For each line of the listing that includes the word "rapport", show the whole line.

THE DATA:

* * *

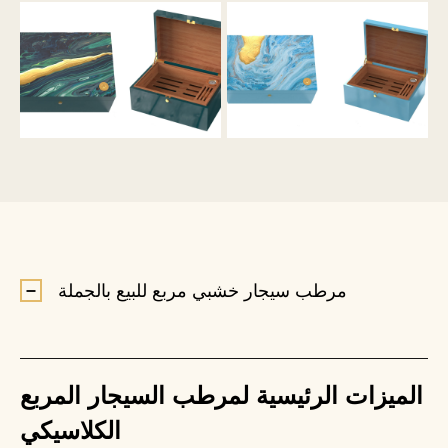
مرطب سيجار خشبي مربع للبيع بالجملة
الميزات الرئيسية لمرطب السيجار المربع
الكلاسيكي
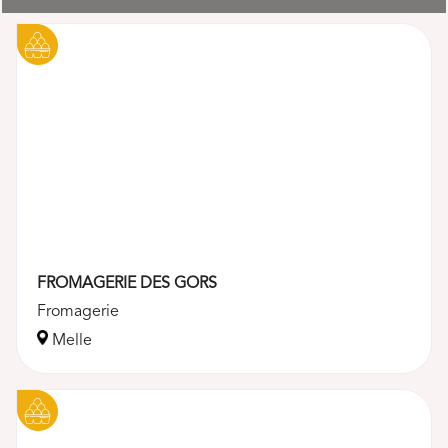
Loading...
FROMAGERIE DES GORS
Fromagerie
Melle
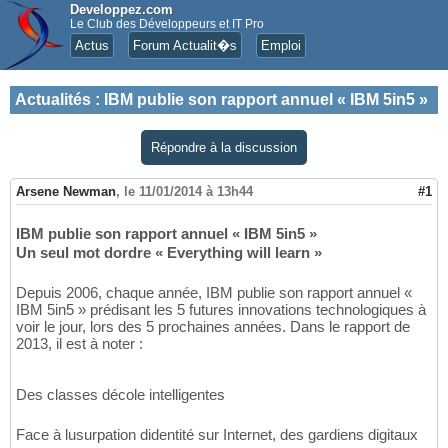
Developpez.com
Le Club des Développeurs et IT Pro
Actus
Forum Actualit�s
Emploi
Actualités
:
IBM publie son rapport annuel « IBM 5in5 »
Répondre à la discussion
Arsene Newman
,
le 11/01/2014 à 13h44
#1
IBM publie son rapport annuel « IBM 5in5 »
Un seul mot dordre « Everything will learn »
Depuis 2006, chaque année, IBM publie son rapport annuel «
IBM 5in5 » prédisant les 5 futures innovations technologiques à
voir le jour, lors des 5 prochaines années. Dans le rapport de
2013, il est à noter :
Des classes décole intelligentes
Face à lusurpation didentité sur Internet, des gardiens digitaux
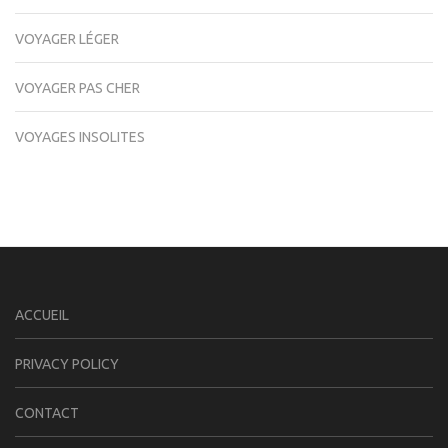
VOYAGER LÉGER
VOYAGER PAS CHER
VOYAGES INSOLITES
ACCUEIL
PRIVACY POLICY
CONTACT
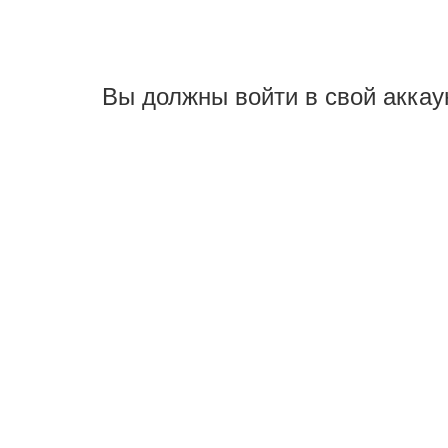
Вы должны войти в свой аккау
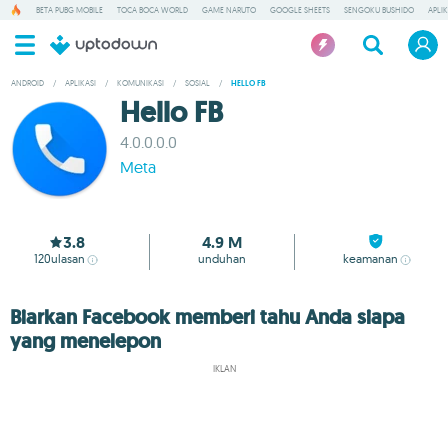
BETA PUBG MOBILE
TOCA BOCA WORLD
GAME NARUTO
GOOGLE SHEETS
SENGOKU BUSHIDO
APLI
ANDROID
/
APLIKASI
/
KOMUNIKASI
/
SOSIAL
/
HELLO FB
Hello FB
4.0.0.0.0
Meta
3.8
4.9 M
120
ulasan
unduhan
keamanan
Biarkan Facebook memberi tahu Anda siapa
yang menelepon
IKLAN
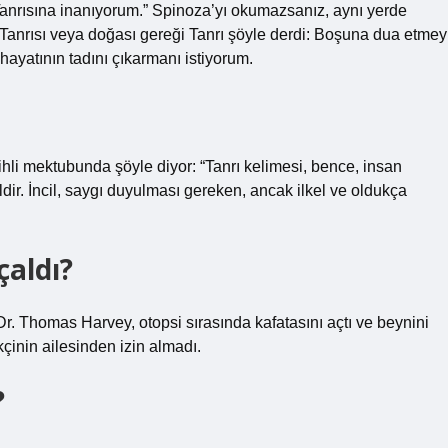
Tanrısına inanıyorum.” Spinoza’yı okumazsanız, aynı yerde
n Tanrısı veya doğası gereği Tanrı şöyle derdi: Boşuna dua etmey
yatının tadını çıkarmanı istiyorum.
rihli mektubunda şöyle diyor: “Tanrı kelimesi, bence, insan
ldir. İncil, saygı duyulması gereken, ancak ilkel ve oldukça
çaldı?
r. Thomas Harvey, otopsi sırasında kafatasını açtı ve beynini
çinin ailesinden izin almadı.
?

* * *

TASK OUTPUT:
IBM publie son rapport annuel « IBM 5in5 »
IBM publie son rapport annuel « IBM 5in5 »
Depuis 2006, chaque année, IBM publie son rapport annuel «
voir le jour, lors des 5 prochaines années. Dans le rapport de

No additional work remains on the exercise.